# CM Storm Trooper+360mm Rad?



## Gainward (Jan 22, 2012)

Hi there 

I've been thinking about changing my Antec 902 with the CM Storm Trooper, cuz I have a 360mm rad mounted outside the case and I don't like this way anymore, 
So I want a case that can handle the rad inside it
and i thought the CM Storm would be a good choice for me IF I can mount the rad inside it.
So can I mount my rad inside this case?

Thx


----------



## erocker (Jan 22, 2012)

Looks to me like only a 2x120mm radiator would fit.


----------



## Gainward (Jan 23, 2012)

So there is no way to mount the rad inside it


----------



## sneekypeet (Jan 23, 2012)

Only place that might fit a triple rad is the front, and I'm pretty sure you will have to remove the drive bays.


----------



## Gainward (Jan 24, 2012)

Yes i thought about that (Mounting the rad in the front) And it seems to be the only way to mount the rad

The problem is I have XSPC 750 pump/res. which takes Dual 5.25 Bay


----------



## sneekypeet (Jan 24, 2012)

I have the same kit, that's where that rad came from. To get the dual bay in there would be very tight, as you can see they are just barely usable in the image I added. Tough one for this case!


----------



## m1dg3t (Jan 24, 2012)

What about inside the top panel?

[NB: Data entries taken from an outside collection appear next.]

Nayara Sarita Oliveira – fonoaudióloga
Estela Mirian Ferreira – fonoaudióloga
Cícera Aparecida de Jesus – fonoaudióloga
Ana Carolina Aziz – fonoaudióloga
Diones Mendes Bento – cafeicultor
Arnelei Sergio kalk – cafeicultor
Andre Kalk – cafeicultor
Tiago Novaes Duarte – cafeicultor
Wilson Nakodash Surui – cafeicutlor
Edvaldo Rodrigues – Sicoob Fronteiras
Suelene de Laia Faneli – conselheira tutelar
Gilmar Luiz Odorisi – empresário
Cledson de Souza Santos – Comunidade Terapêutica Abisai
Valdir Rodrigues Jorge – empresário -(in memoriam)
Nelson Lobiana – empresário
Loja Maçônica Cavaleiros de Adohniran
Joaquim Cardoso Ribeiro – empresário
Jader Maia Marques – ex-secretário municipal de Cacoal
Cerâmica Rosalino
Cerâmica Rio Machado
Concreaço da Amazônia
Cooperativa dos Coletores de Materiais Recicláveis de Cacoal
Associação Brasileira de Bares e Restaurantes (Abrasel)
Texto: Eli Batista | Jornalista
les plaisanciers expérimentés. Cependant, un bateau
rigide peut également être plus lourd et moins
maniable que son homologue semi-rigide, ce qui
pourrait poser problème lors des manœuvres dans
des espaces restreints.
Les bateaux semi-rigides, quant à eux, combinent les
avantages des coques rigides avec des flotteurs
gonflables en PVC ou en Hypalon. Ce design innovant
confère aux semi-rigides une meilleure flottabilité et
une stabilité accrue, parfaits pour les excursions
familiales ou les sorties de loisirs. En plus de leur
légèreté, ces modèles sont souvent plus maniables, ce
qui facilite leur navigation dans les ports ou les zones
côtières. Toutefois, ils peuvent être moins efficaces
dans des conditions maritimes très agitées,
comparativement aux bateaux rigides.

I'm not familiar with that case/rad


----------



## sneekypeet (Jan 24, 2012)

"200mm fan x 1, 1000 RPM, 23 dBA (converted to 2 x 120 / 140 mm fans)" straight from CMs website. So essentially you can do a double 120mm or 140mm rad in the top.


----------



## m1dg3t (Jan 24, 2012)

sneekypeet said:


> "200mm fan x 1, 1000 RPM, 23 dBA (converted to 2 x 120 / 140 mm fans)" straight from CMs website. So essentially you can do a double 120mm or 140mm rad in the top.



Can't add another spot in there with a Dremmel? Not sure if the case is deep enough to fit it inside though....


----------



## sneekypeet (Jan 24, 2012)

could add a hole but the issue is that the hole you are cutting will be under the front of the handle on top of the case. So not any way for the van to vent freely really. Can be done though.


----------



## ronquilent (Jan 31, 2013)

Is there room to mount one or two 3.5" HDDs with the 360mm rad in the front of the trooper/stryker?

Thanks


----------